Wordpress - How many filter/action hooks are healthy?
As long as hooks don't have anything hooked to them they are no-ops, that is do nearly nothing and have no considerable effect on runtime. It gets quite different when things are hooked and there are a lot of calls.
Since you talk about customizing strings the good example would be gettext
hook in core. Every string that is localized passes through it.
So in theory this is a very flexible hook that allows to filter text nearly anywhere. In practice it can fire thousands of times and if you just hook into it unreservedly it will quickly slow down complex site to a halt.
You don't cover your use case in sufficient detail to recommend specific implementation. In general you have multiple choices on how to organize this:
apply_filters( 'prefix_tooltip', $text )
is basic case, the filter would have to figure out does the text match exactly to determine context, thus fragile.apply_filters( 'prefix_tooltip', $text, 'type/location' )
additional argument allows you to specify type of tooltip, which filter can target; so even if text changes, the type still identifies it.apply_filters( 'prefix_tooltip_' . $type, $text )
dynamic hook name, which changes with variable value; this is very flexible for cases of many/generated types, the issue mostly is that dynamic hooks are harder to discover in code and are much worse at self-documenting;apply_filters( 'prefix_tooltips', $texts_array )
single filter for complete set of tooltips used.
At a count of 6–8 entries there won’t really be meaningful performance difference between these.
What is important for you to learn here is what approaches there are and that you need to carefully pick the most appropriate one for every case, to have it be meaningful and convenient for yourself and downstream developers.
There are really two questions here 1. what is the impact of having an hook? and 2. Should you just spread hooks everywhere
The impact is close to zero. If there is nothing that hooked on on the action/filter the calls to
do_action/apply_filters
will return almost imidiatly, so there will not be any noticeable impact to people that do not use the hook, and therefor it is not technically bad to add them (if you give any semi reasonable reason to adding hooks to core, it will most likely be added by the core theme).But is it smart as a software development practice? No. Hooks are APIs and APIs means commitment on your part to maintain them in the long run. Therefor like any "official" API you create, you should think is it something that make sense for your plugin in the long run and you do not do it just to make one plugin user happy.
From your description, if you think that there is a text that needs customized, maybe you should consider using some kind of settings screen for that. This is obviously also some kind of API, but it is more visible accessible for the end users.
Customization is always a stone of stumbling (painful process). From one side we have a real requests (issues) from users which always matters. On other hand all of this additional options can turn your lovely theme, plugin or some abstract product to the hell. So what can we do as a developer?
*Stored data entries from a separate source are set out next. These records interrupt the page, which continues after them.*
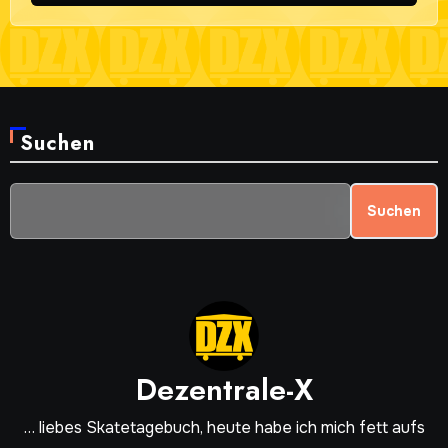
Suchen
Suchen
Dezentrale-X
… liebes Skatetagebuch, heute habe ich mich fett aufs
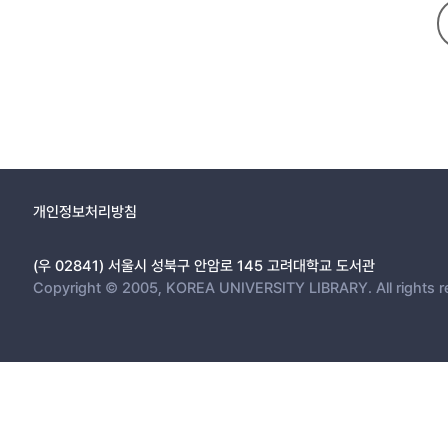
개인정보처리방침
(우 02841) 서울시 성북구 안암로 145 고려대학교 도서관
Copyright © 2005, KOREA UNIVERSITY LIBRARY. All rights r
First of all. Write extensible code with opportunity to change some of pieces of your code — reusable code. Classes, interfaces, traits and just splitting long-wrong code into small methods (functions). Some part of users can easily use them without changes in your product. For example, someone can create a widget with his own needs and use internal plugin function please_echo_the_plugin_awesome_stuff()
.
Adding the new filters and actions is not bad idea. Many popular plugins like Jetpack or bbPress have hundreds of filters inside their code. Sometimes even excessively. Each new filter (or action) without any handlers usually not doing a large overhead. It's a microseconds.
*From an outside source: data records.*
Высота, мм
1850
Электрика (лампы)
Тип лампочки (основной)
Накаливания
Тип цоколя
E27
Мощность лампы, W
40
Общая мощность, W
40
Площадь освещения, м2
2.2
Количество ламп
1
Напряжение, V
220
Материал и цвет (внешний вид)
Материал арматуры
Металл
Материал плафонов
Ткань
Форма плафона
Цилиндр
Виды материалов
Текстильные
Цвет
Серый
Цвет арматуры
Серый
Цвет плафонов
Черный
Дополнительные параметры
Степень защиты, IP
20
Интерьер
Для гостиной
10^−3 s millisecond ms 10^−6 s microsecond µs
Much more important is what you're doing on this action by adding new handlers via add_action()
or add_filter()
. For example, requests to the database server (sometimes non-obvious, like getting non autoload option by get_option()
). And you can measure it. The most simple example:
$start = microtime(true);
// Do some stuff here
$end = microtime(true);
echo $start, PHP_EOL, $end, PHP_EOL, $end - $start, PHP_EOL,
It is very simple and sometimes most suitable technique to profile your code. By the way WordPress have internal "stopwatch", checkout timer_start()
and timer_stop()
.
Or you can use XDebug. It may seem very complex to configure. But you can use VVV or any other ready-to-go server. All of them already have properly configured Xdebug and you can just use it - sounds great, isn't it?. If you're using VVV just hit few commands:
vagrant ssh
xdebung_on
That's all! Switch to your IDE and profile your code. Or use VVV internal services like WebGrind. More about this techniques you can find at Code Debugging Wiki. It should be remembered that using Xdebug make effect on the performance, but you can find slow code (bottleneck).
And third. The last thing. WordPress philosophy is Decisions, not Options.